In short: if you’re upgrading or buying again, be prepared — not all of your proceeds are freely disposable, and HDB will expect you to channel both cash and CPF savings into your next home.
🔎 How to Check Your Refund Amount
Before you commit to selling, it’s wise to get clarity on how much of your sale proceeds will flow back into CPF. Thankfully, there are official tools that make this straightforward:
CPF Property Withdrawal Statement: Available on the CPF website, this statement shows exactly how much CPF you’ve used for your flat and the accrued interest that must be refunded.
CPF Home Ownership Dashboard: A personalized tool that gives you a clear breakdown of your refund obligations when selling, including CPF usage, interest, and grants.
HDB calculators: Use HDB’s online calculators to estimate your sale proceeds and check your resale levy payable if you’re planning to buy another subsidised flat.
By combining these resources, you’ll get a realistic picture of your CPF refund and the actual cash you can expect to walk away with after the sale.
⚠️ Key Things to Take Note Of
Selling your HDB flat isn’t just about finding a buyer — it’s about understanding how much you’ll actually keep after all the deductions. Here are the essentials to remember:
Accrued interest grows yearly: The longer you’ve held your flat, the larger the CPF refund required, since interest compounds at 2.5% annually.
Grants and accrued interest reduce cash proceeds: Even if your sale price looks healthy, refunds can eat significantly into your expected cash.
Negative sale rules protect you: If your proceeds after loan repayment can’t fully cover the CPF refund, you don’t need to top up the shortfall in cash — provided the sale is at or above market value.
Always check your statements: Review your CPF Property Withdrawal Statement and HDB resale levy details before selling.

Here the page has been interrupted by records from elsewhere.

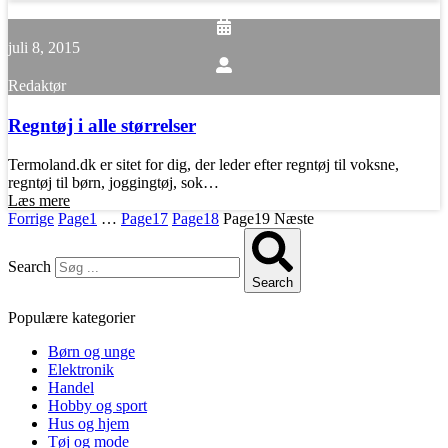
juli 8, 2015
Redaktør
Regntøj i alle størrelser
Termoland.dk er sitet for dig, der leder efter regntøj til voksne,
regntøj til børn, joggingtøj, sok…
Læs mere
Forrige
Page
1
…
Page
17
Page
18
Page
19
Næste
Search
Search
Populære kategorier
Børn og unge
Elektronik
Handel
Hobby og sport
Hus og hjem
Tøj og mode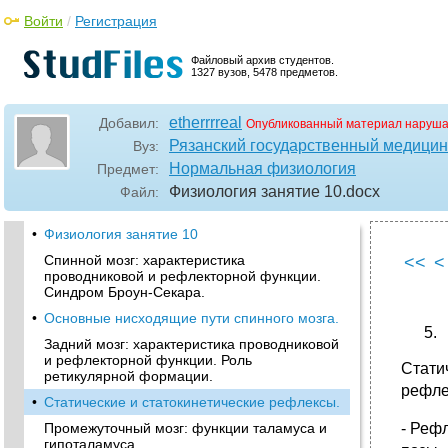
Войти
/
Регистрация
Файловый архив студентов.
1327 вузов, 5478 предметов.
etherrrreal
Добавил:
Опубликованный материал наруша
Рязанский государственный медицинс
Вуз:
Нормальная физиология
Предмет:
Физиология занятие 10
.docx
Файл:
•
Физиология занятие 10
Спинной мозг: характеристика
<<
<
проводниковой и рефлекторной функции.
Синдром Броун-Секара.
•
Основные нисходящие пути спинного мозга.
Задний мозг: характеристика проводниковой
и рефлекторной функции. Роль
Стати
ретикулярной формации.
рефле
•
Статические и статокинетические рефлексы.
Промежуточный мозг: функции таламуса и
- Реф
гипоталамуса.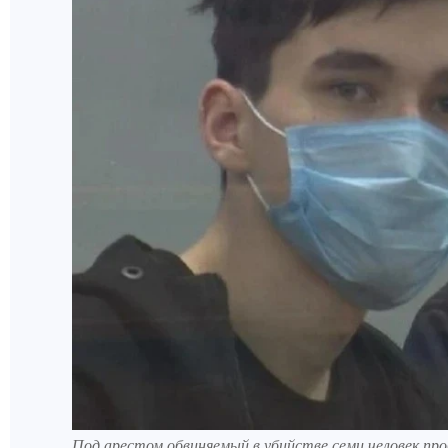
Под арестом обвиняемый в убийстве семи человек про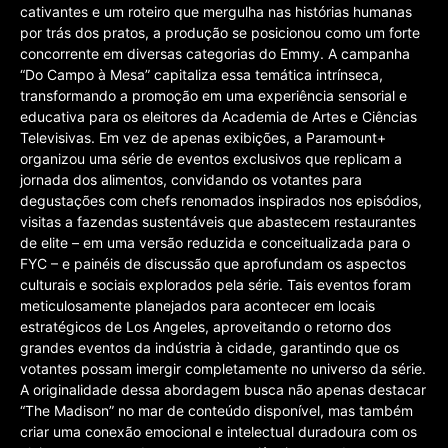
cativantes e um roteiro que mergulha nas histórias humanas
por trás dos pratos, a produção se posicionou como um forte
concorrente em diversas categorias do Emmy. A campanha
“Do Campo à Mesa” capitaliza essa temática intrínseca,
transformando a promoção em uma experiência sensorial e
educativa para os eleitores da Academia de Artes e Ciências
Televisivas. Em vez de apenas exibições, a Paramount+
organizou uma série de eventos exclusivos que replicam a
jornada dos alimentos, convidando os votantes para
degustações com chefs renomados inspirados nos episódios,
visitas a fazendas sustentáveis que abastecem restaurantes
de elite – em uma versão reduzida e conceitualizada para o
FYC – e painéis de discussão que aprofundam os aspectos
culturais e sociais explorados pela série. Tais eventos foram
meticulosamente planejados para acontecer em locais
estratégicos de Los Angeles, aproveitando o retorno dos
grandes eventos da indústria à cidade, garantindo que os
votantes possam imergir completamente no universo da série.
A originalidade dessa abordagem busca não apenas destacar
“The Madison” no mar de conteúdo disponível, mas também
criar uma conexão emocional e intelectual duradoura com os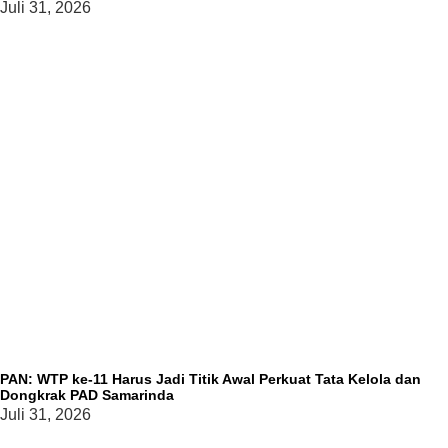
Juli 31, 2026
PAN: WTP ke-11 Harus Jadi Titik Awal Perkuat Tata Kelola dan
Dongkrak PAD Samarinda
Juli 31, 2026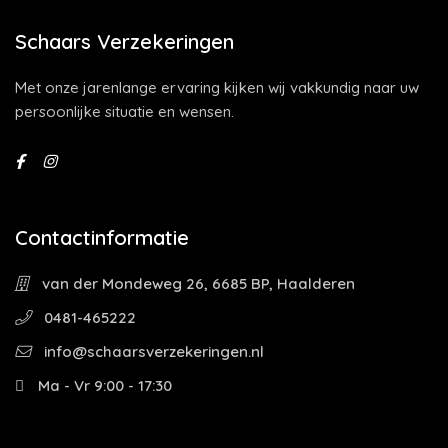
Schaars Verzekeringen
Met onze jarenlange ervaring kijken wij vakkundig naar uw
persoonlijke situatie en wensen.
Contactinformatie
van der Mondeweg 26, 6685 BP, Haalderen
0481-465222
info@schaarsverzekeringen.nl
Ma - Vr 9:00 - 17:30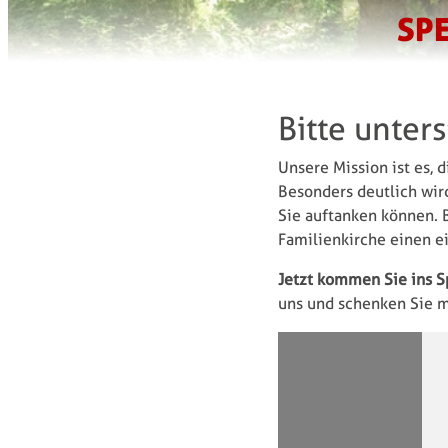
SP
Bitte unter
Unsere Mission ist es, 
Besonders deutlich wird
Sie auftanken können. 
Familienkirche einen e
Jetzt kommen Sie ins S
uns und schenken Sie m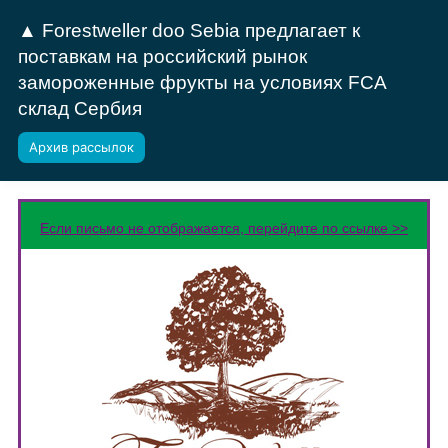
▲ Forestweller doo Sebia предлагает к
поставкам на российский рынок
замороженные фрукты на условиях FCA
склад Сербия
Архив рассылок
Если письмо не отображается, перейдите по ссылке >>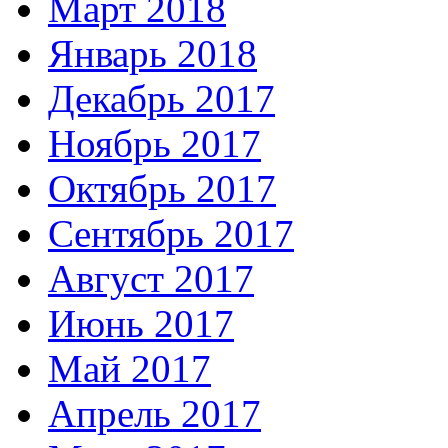
Март 2018
Январь 2018
Декабрь 2017
Ноябрь 2017
Октябрь 2017
Сентябрь 2017
Август 2017
Июнь 2017
Май 2017
Апрель 2017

This ensures there are no surprises when the transaction is completed.
When you sell your HDB, your CPF refund comes first — covering the principal you used, the accrued interest, and any housing grants — before you see a single dollar in cash.

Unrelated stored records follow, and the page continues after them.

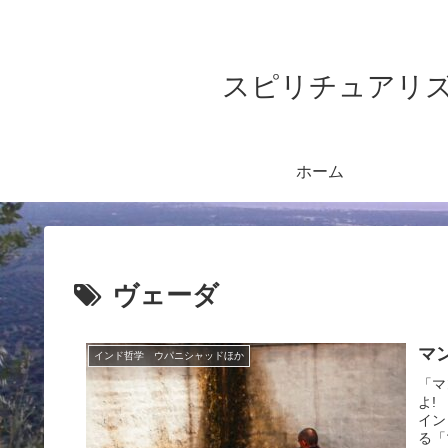
スピリチュアリズム&ヨガ
ホーム
ヴェーダ
マ
インド哲学 ウパニシャッドほか
「マ
よ!
イン
る「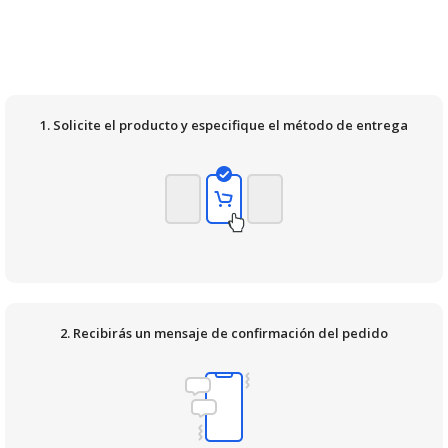
1. Solicite el producto y especifique el método de entrega
2. Recibirás un mensaje de confirmación del pedido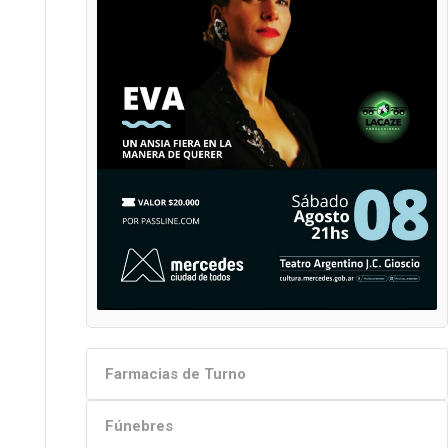
Farmacias de Turno
Fúnebres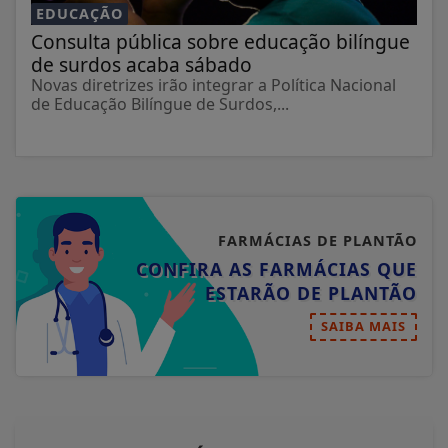
EDUCAÇÃO
Consulta pública sobre educação bilíngue
de surdos acaba sábado
Novas diretrizes irão integrar a Política Nacional
de Educação Bilíngue de Surdos,...
FARMÁCIAS DE PLANTÃO
CONFIRA AS FARMÁCIAS QUE
ESTARÃO DE PLANTÃO
SAIBA MAIS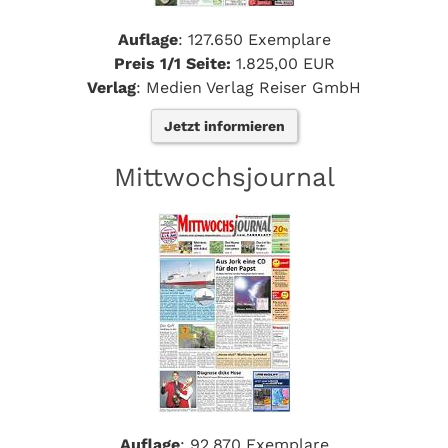
Auflage
: 127.650 Exemplare
Preis 1/1 Seite:
1.825,00 EUR
Verlag
: Medien Verlag Reiser GmbH
Jetzt informieren
Mittwochsjournal
Auflage
: 92.870 Exemplare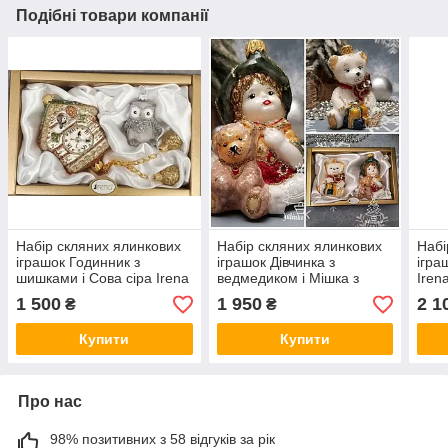
Подібні товари компанії
Набір скляних ялинкових
Набір скляних ялинкових
Набі
іграшок Годинник з
іграшок Дівчинка з
ігра
шишками і Сова сіра Irena
ведмедиком і Мішка з
Iren
подарунками (світлі) Irena
1 500
1 950
2 1
₴
₴
Купити
Купити
Про нас
98% позитивних з 58 відгуків за рік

Because of these deductions, plus factors like resale levy and PLH clawbacks, your net cash proceeds are often much smaller than expected.
Before making a move, always check your CPF Home Ownership Dashboard and use HDB’s calculators or property valuation tools to get a clear picture of your proceeds. That way, you can plan your next step with confidence and avoid unpleasant surprises.